Even Emily Bell admits it's shit, so I don't see why anyone would argue otherwise at this point. The only question is why the Guardian has said it's been working on fixing it for nearly eighteen months now to no effect whatsover.

Notably Newsarama's traffic numbers (which dropped by over a third after they adopted Pluck as a comment system) are back up since they dumped it and went back to vBulletin.

The thing is Phazer, it's like saying "How do we get from A to B" and you saying "Well, I wouldn't start from here" every time. I'm 99.9% sure if I asked at The Guardian if anyone thought it was a great idea to fly the comments in from a third party via Javascript on the client-side, the answer would be be no. However, I am also aware that at the time that was the least worst alternative from the options facing the business.

What is more interesting to me, and a shame you didn't pick up on, is that as far as I can tell none of the newspapers that use plain old fashioned in page HTML mark-up for their comments system make them available on their mobile versions. I'm intrigued why that should be, although I did notice that the Sky News iPhone app has a function to report news back to Sky using the phone's camera, which I thought was really interesting.

The thing is Phazer, it's like saying "How do we get from A to B" and you saying "Well, I wouldn't start from here" every time. I'm 99.9% sure if I asked at The Guardian if anyone thought it was a great idea to fly the comments in from a third party via Javascript on the client-side, the answer would be be no. However, I am also aware that at the time that was the least worst alternative from the options facing the business.

I know what the alternatives considered internally at the time were. Pluck was easily the worst of all of them but senior staff were clearly bamboozled by Pluck's sales team, as other sites were and lived to regret it.

An option that relies on breaking your comments system is never the least worst option for comments. It cannot be, by definition.

And lets not forget here, that was not that long ago. Everyone who signed off that decision is pretty much still there.

The sooner that mistake is admitted, apologised for and started to be torn down the better. Things are just going to continue to get worse until it does.

The current system isn't just bad because it doesn't work on mobiles, it is for example broken with screen reading software, in direct breach of the Scott Trust's accessibiilty guidelines. It was a scandalous mistake at the time. Every day it goes past without fixing it just makes it worse.

What is more interesting to me, and a shame you didn't pick up on, is that as far as I can tell none of the newspapers that use plain old fashioned in page HTML mark-up for their comments system make them available on their mobile versions. I'm intrigued why that should be, although I did notice that the Sky News iPhone app has a function to report news back to Sky using the phone's camera, which I thought was really interesting.

I simply don't think it really matters, because their comments sections already work on mobile platforms on the full versions of their site, mostly in plain HTML. The Guardian is the only major newspaper where that's not the case.

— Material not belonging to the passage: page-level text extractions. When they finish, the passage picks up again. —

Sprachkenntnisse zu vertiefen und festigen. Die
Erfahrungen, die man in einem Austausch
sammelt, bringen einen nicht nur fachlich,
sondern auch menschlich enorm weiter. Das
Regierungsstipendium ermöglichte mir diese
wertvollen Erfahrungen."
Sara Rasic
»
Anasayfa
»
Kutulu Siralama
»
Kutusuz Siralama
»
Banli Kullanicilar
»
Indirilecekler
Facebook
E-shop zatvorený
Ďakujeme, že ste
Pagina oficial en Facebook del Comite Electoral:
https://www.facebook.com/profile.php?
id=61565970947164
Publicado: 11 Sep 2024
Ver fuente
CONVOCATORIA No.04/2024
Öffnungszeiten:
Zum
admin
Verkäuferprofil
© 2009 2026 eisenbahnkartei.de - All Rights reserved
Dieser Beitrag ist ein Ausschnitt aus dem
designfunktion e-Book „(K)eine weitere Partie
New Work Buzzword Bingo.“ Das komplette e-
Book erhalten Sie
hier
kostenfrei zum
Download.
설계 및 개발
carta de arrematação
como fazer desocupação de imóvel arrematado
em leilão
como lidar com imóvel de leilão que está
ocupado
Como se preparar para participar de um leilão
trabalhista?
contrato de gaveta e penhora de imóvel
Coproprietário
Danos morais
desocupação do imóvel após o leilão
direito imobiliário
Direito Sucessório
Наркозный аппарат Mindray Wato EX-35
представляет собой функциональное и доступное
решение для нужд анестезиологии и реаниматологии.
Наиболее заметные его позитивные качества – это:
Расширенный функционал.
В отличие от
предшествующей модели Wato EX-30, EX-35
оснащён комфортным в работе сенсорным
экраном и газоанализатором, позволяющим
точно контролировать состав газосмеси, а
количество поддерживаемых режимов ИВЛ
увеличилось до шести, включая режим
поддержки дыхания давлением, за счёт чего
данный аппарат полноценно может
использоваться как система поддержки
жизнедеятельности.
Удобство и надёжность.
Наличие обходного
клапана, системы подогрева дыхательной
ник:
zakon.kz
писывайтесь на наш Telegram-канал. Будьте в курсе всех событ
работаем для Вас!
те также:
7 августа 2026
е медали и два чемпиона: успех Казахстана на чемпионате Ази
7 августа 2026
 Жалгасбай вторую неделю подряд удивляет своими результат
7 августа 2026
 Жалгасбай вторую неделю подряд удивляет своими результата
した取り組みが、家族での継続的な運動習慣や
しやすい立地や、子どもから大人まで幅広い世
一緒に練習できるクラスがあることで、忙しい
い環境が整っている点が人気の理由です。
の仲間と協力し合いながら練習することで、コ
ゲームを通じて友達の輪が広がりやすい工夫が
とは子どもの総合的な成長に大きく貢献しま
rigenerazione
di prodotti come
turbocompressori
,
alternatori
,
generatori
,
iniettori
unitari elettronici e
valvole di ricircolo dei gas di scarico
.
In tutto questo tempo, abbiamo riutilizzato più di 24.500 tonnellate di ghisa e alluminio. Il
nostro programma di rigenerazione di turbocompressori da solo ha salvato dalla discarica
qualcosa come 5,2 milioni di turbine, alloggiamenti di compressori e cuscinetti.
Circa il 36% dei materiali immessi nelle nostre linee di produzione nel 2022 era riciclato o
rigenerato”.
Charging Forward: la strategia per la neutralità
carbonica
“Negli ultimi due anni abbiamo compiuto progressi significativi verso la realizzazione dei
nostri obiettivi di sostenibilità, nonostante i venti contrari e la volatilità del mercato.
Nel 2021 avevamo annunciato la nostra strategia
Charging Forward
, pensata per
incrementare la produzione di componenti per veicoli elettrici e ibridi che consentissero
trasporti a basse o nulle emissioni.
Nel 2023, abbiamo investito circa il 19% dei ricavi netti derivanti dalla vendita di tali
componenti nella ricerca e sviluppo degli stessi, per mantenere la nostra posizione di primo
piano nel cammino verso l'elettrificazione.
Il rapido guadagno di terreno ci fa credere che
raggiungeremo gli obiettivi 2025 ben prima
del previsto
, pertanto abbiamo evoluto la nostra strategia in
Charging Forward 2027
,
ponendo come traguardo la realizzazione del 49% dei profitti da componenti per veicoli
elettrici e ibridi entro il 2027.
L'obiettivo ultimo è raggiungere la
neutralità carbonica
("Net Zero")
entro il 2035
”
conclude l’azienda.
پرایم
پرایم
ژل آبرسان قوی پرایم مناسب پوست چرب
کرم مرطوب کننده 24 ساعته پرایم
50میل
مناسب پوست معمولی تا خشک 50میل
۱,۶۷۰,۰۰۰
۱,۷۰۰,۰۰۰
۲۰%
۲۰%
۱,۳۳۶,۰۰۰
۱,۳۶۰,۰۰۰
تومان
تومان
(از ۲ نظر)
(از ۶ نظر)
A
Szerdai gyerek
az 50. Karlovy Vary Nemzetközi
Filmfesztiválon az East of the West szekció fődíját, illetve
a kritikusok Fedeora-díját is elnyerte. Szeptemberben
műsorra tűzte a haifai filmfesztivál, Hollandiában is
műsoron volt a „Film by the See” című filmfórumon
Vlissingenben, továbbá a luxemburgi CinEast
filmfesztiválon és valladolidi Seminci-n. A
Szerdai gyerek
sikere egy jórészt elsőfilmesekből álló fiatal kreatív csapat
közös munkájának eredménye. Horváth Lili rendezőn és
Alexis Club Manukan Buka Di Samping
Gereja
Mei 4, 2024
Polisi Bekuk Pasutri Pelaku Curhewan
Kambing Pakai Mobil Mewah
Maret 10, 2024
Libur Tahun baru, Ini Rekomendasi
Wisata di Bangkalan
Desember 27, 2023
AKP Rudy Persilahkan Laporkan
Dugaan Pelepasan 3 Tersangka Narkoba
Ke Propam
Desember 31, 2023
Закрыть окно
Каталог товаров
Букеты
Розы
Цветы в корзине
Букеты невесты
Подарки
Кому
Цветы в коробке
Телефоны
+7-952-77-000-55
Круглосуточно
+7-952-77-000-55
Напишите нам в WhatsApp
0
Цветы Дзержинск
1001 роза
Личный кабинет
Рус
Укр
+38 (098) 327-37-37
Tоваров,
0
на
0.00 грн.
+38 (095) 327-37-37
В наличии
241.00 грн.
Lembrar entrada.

"I know what the alternatives considered internally at the time were. Pluck was easily the worst of all of them but senior staff were clearly bamboozled by Pluck's sales team"


All I can say is that I wasn't at The Guardian then, and I only know you by your screen-name so I've got no way to judge the veracity of that claim. What I do know, and I'm sure you do as well, from seeing you around the web, is that given a choice between:

Option A: Sexy new baubles that do new stuff on your website

Option B: Re-do your plumbing so that you appear to have exactly the same stuff as before but just *done better* in a way that techies understand and that 95% of people won't notice 95% of the time...

Option B is often the right thing but by far the hardest thing to sell.

Option B is often the right thing but by far the hardest thing to sell.

Wouldn't disagree with that. It doesn't make the Guardian's management look any better however, or change the fact that the system as stands blatantly doesn't work (and from my knowledge of Pluck, *can't* be made to work).

Good review Martin.
We, Mobile IQ, run many of the mobile sites you're commenting on - The Sun, Guardian, Times, News of the World and the Mirror.

You can see user comments working on articles on the Mirror site m.mirror.co.uk as mobile-specific facility ont integrated with their website.

I thought it worth mentioning that the reason comments are not on the Guardian is because we're looking to integrate with the central website commenting solution. This isn't as straightforward as using Fabric's out-of-the-box commenting plugin.

I thought it worth mentioning that the reason comments are not on the Guardian is because we're looking to integrate with the central website commenting solution. This isn't as straightforward as using Fabric's out-of-the-box commenting plugin.

Thanks, Shaun, and I think that has to be one of the most nicely under-stated criticisms of the current Guardian comment infrastructure I've seen!